Skoltech’s iMolecule group has created an artificial intelligence-driven solution that employs data on the structure of RNA or DNA molecules to detect sites on them where possible drug candidates could interact. Drug companies can find novel treatments—including antiviral agents—far more quickly and efficiently if they are aware of these binding sites.
The gray shapes are different spatial configurations of the same RNA sequence of HIV, which is targeted by antiviral medications, such as the compounds shown as stick-and ball skeletons. A neural network presented by Skoltech researchers predicts binding sites as purple spheres, which visibly coincide with the true binding sites highlighted as areas shaded in blue, orange, cyan, etc. Image Credit: Igor Kozlovskii, Petr Popov/Nucleic Acid Research: Genomics and Bioinformatics.
The new method is also more precise than previous methods since it takes into consideration how a nucleic acid molecule’s shape affects which binding sites are visible. The research was published in the journal Nucleic Acid Research: Genomics and Bioinformatics.
Most drugs target proteins and pharmacologists have generally seen RNA as just a mediator between DNA—human genome and—the functional proteins it encodes. While around 85% of the genome is translated into RNAs, only a tiny percentage of those RNAs encode proteins.
Noncoding RNAs, on the other hand, fold into different forms called conformations to activate or inactivate certain genes or perform other functions. While noncoding activities can also have a pathogenic dimension, RNA and possibly DNA sequences are becoming more widely recognized as potential drug targets.
Nucleic acids—DNA and RNA—can participate in signaling, for example, and we could target that or any other process they are involved in. This could be a promising strategy for undruggable protein targets, for example, disordered proteins or proteins that lack convenient binding sites. And then there’s also pathogenic RNA foreign to the body, for example in viruses, such as SARS-CoV-2 or HIV.”
Petr Popov, Assistant Professor, Skolkovo Institute of Science and Technology
Petr Popov is the principal investigator of the study.
Pharmacologists need techniques for screening enormous libraries of chemical compounds to identify which of them interact with nucleic acids and where the specific binding sites are to unlock the possibilities of all those potential therapeutic targets.

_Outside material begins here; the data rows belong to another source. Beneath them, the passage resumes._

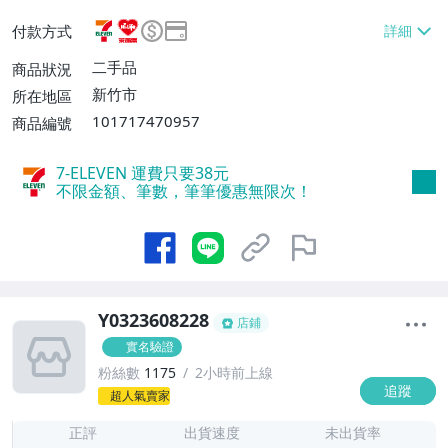
或消費滿$3000免運費】、萊爾富取貨付款
付款方式
【單件運費$60、消費滿$2000免運費】、
郵局掛號【單件運費$60、滿8件或消費滿
二手品
商品狀況
$3000免運費】
新竹市
所在地區
101717470957
商品編號
7-ELEVEN 運費只要
38
元
不限金額、筆數，筆筆優惠無限次！
Y0323608228
店鋪
實名驗證
粉絲數
1175
2小時前上線
追蹤
1
超人氣賣家
正評
出貨速度
未出貨率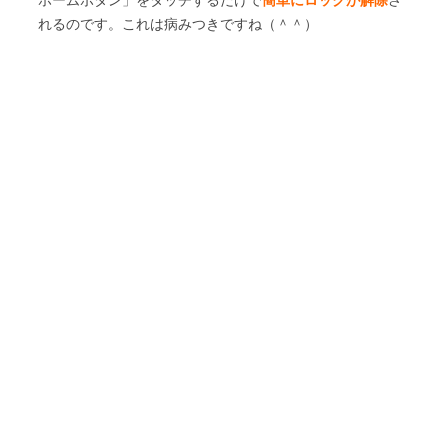
れるのです。これは病みつきですね（＾＾）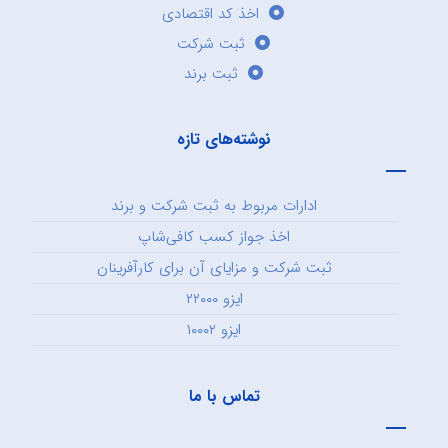
اخذ کد اقتصادی
ثبت شرکت
ثبت برند
نوشته‌های تازه
ادارات مربوط به ثبت شرکت و برند
اخذ جواز کسب کافی‌شاپ
ثبت شرکت و مزایای آن برای کارآفرینان
ایزو ۲۲۰۰۰
ایزو ۱۰۰۰۲
تماس با ما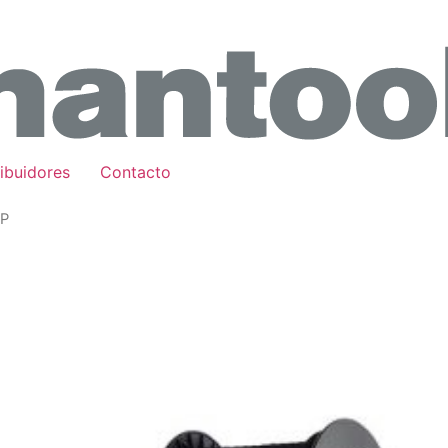
ribuidores
Contacto
RP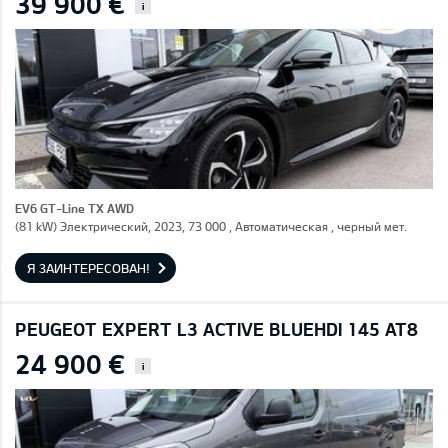
39 900 €
i
EV6 GT-Line TX AWD
(81 kW) Электрический, 2023, 73 000 , Автоматическая , черный мет.
Я ЗАИНТЕРЕСОВАН!
PEUGEOT EXPERT L3 ACTIVE BLUEHDI 145 AT8
24 900 €
i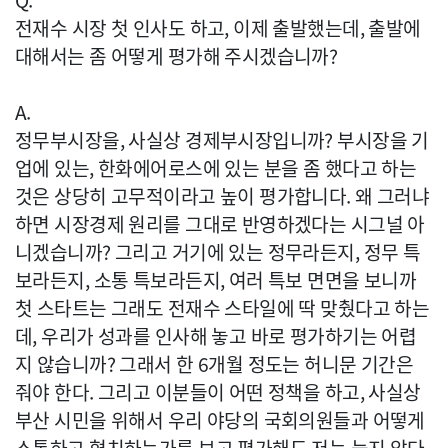
Q.
전재수 시장 첫 인사도 하고, 이제 출발했는데, 출발에
대해서는 좀 어떻게 평가해 주시겠습니까?
A.
정무부시장을, 사실상 경제부시장입니까? 부시장을 기
업에 있는, 한화에어로스에 있는 분을 좀 했다고 하는
것은 상당히 고무적이라고 높이 평가합니다. 왜 그러냐
하면 시장경제 원리를 그대로 반영하겠다는 시그널 아
니겠습니까? 그리고 거기에 있는 정무라든지, 정무 특
보라든지, 소통 특보라든지, 여러 특보 면면을 보니까
첫 스타트는 그래도 전재수 스타일에 딱 맞췄다고 하는
데, 우리가 성과를 인사해 놓고 바로 평가하기는 어렵
지 않습니까? 그래서 한 6개월 정도는 허니문 기간은
줘야 한다. 그리고 이분들이 어떤 정책을 하고, 사실상
부산 시민을 위해서 우리 야당의 국회의원들과 어떻게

Popov explained, “We created this new solution by adapting our prior work with proteins. Nucleic acid three-dimensional structures are encoded as high-dimensional tensors. Once this is done, a computer vision algorithm ‘looks’ at the tensors and highlights the areas in the structure that it thinks could serve as binding sites.”
“After the conformation and the binding site have been detected, a more focused drug discovery campaign can be initiated. So, our work is a small step toward rational drug discovery in contrast to the blind screening, which becomes less reliable with growing chemical libraries,” added Popov.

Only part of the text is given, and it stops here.